Syncing the time is done by calling Particle.syncTime() and not by forcing a handshake.
Optionally you could follow that with a waitFor(Time.isValid, 10000).
Even a mere Particle.disconnect(); delay(1000); Particle.connect(); should do the same less elegantly but without a full handshake.

A full handshake would do that too, but also demands a lot more data transfer than needed to merely sync the time.
Also why exactly are you using ntp_sync() and not the builtin feature?


#29

Thanks for the reply, my previous particle time sync attempt is at the bottom of this post. this code was based on example code from the forums or the documentation.

On occasion it doesn’t sync, and my customer has noticed the drift, as per the attached picture, additionally I have seen the time sync jump 30secs forwards in time. which messes up the timestamped data that I’m sending. In all it is too much black magic that I can’t rely on.

Secondly, and the reason for the post, is that at times, the devices will not perform a handshake, and therefore will not get the OTA that I need. I thought that I would stuff the handshake code in my NTP sync function as it only needs to happen once a day or once an hour. but this doesn’t work either - I simply can’t get it force a handshake reliably unless I reboot the modem / device.

Actually to moan a little bit… The cloud service seems a bit flaky. I have another product(s), that misses publishing the regular 10min “keep_alive” that I send with the battery health embedded in it. as it gets a “device_came_online” message in the middle of the events, I don’t really mind the device_came_online message. its annoying but documented that the particle keepalive time is too long, but you would think that doing a publish itself should perform all the necessary functions to make sure that the device reconnects and sends, as the device is non critical I haven’t bothered fixing it.

for my critical products.I have put in a ton of code and modded the boards with external WDT’s to try and keep these devices online and overcome all the “nuances” of the system.

I have yet another product that I have had to switch to MQTT altogether as I can’t rely on the service (and I wanted to send messages to groups of devices). - Although this meant I wasn’t affected by the recent outage experienced at particle.

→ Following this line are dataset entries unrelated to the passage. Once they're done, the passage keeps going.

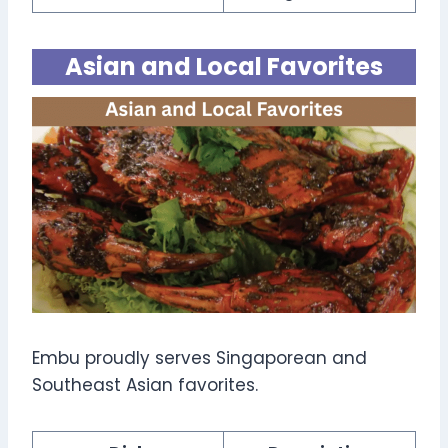
Asian and Local Favorites
Embu proudly serves Singaporean and
Southeast Asian favorites.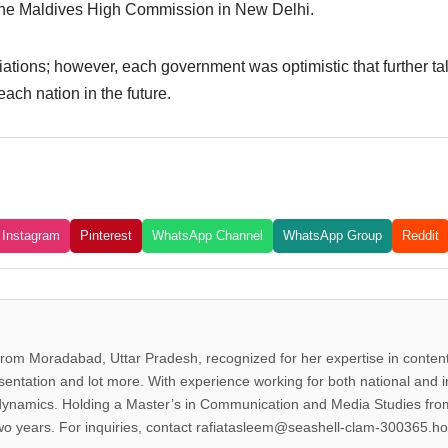
the Maldives High Commission in New Delhi.
iations; however, each government was optimistic that further ta
ach nation in the future.
Instagram
Pinterest
WhatsApp Channel
WhatsApp Group
Reddit
from Moradabad, Uttar Pradesh, recognized for her expertise in content 
esentation and lot more. With experience working for both national and 
dynamics. Holding a Master’s in Communication and Media Studies from
two years. For inquiries, contact rafiatasleem@seashell-clam-300365.ho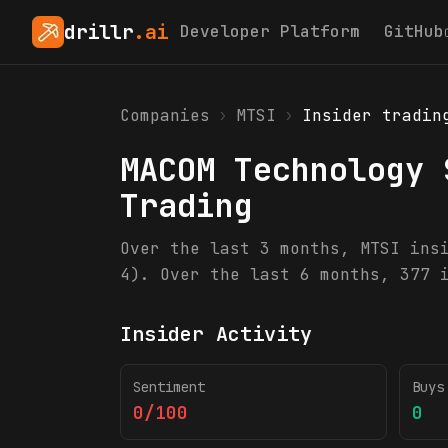
drillr
.ai
Developer Platform
GitHub
Companies
›
MTSI
›
Insider tradin
MACOM Technology 
Trading
Over the last 3 months, MTSI ins
4). Over the last 6 months, 377 
Insider Activity
Sentiment
Buys
0/100
0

I’m really dependent on Particle, as I have PCBs designed and built, and have just got contracts for several hundred devices, so I really appreciate the support - sorry for the moan, and apologies if it is a little unspecific.

Regards
Marshall

Here is the particle time sync code.

    #define ONE_DAY_MILLIS (24 * 60 * 60 * 1000)
//#define ONE_DAY_MILLIS (10 * 1000)

void cloud_sync_time (bool sync_right_now){
  time_t lastSyncTimestamp;
  char cpyoftnow[32];
  unsigned long lastSync;
  

  if (sync_right_now == false){
	lastSync = Particle.timeSyncedLast(lastSyncTimestamp);
  }
  else { //to sync immediately 
	lastSync = ONE_DAY_MILLIS + 1;
  }
  	if (millis() - lastSync > ONE_DAY_MILLIS) {
    unsigned long cur = millis();
    //OPITO_DEBUG("Time was last synchronized %lu milliseconds ago", millis() - lastSync);
    
	//snprintf(cpyoftnow, sizeof(cpyoftnow), "%s", (const char*)Time.timeStr(lastSyncTimestamp));
    //OPITO_DEBUG("Last Time Sync received from Particle Cloud was @: %s", cpyoftnow);
    // Request time synchronization from Particle Cloud

    snprintf(cpyoftnow, sizeof(cpyoftnow), "%s", (const char*)Time.timeStr());
    OPITO_DEBUG("Time prior to Sync is %s",cpyoftnow);

    Particle.syncTime();
    // Wait until Electron receives time from Particle Cloud (or connection to Particle Cloud is lost)
    waitUntil(Particle.syncTimeDone);
    // Check if synchronized successfully
    if (Particle.timeSyncedLast() >= cur)    {
      // Print current time
	  snprintf(cpyoftnow, sizeof(cpyoftnow), "%s", (const char*)Time.timeStr());
      OPITO_DEBUG("Time after Sync is    %s",cpyoftnow);
    }

  }
	
}

Here is a picture of customer noticing the drift. it’s the trend that is of interest.

drift


#30

If this is a critical product for you it may be best when you file a support ticket as we (most forum mods) are no Particle employees.


#31

Yeah, That’s why I appreciate the support so much, it takes a lot of time to respond to the forum so often, I hope that Particle give you all your product for free for all the support you provide!!


#32

Have you tried

Particle.publish("spark/device/session/end", "", PRIVATE);

Publishing this event will disconnect your session and force a new session to be created. Don’t call it too often, as it will use several K bytes of data to re-authenticate and create a new session, but it should work for force it.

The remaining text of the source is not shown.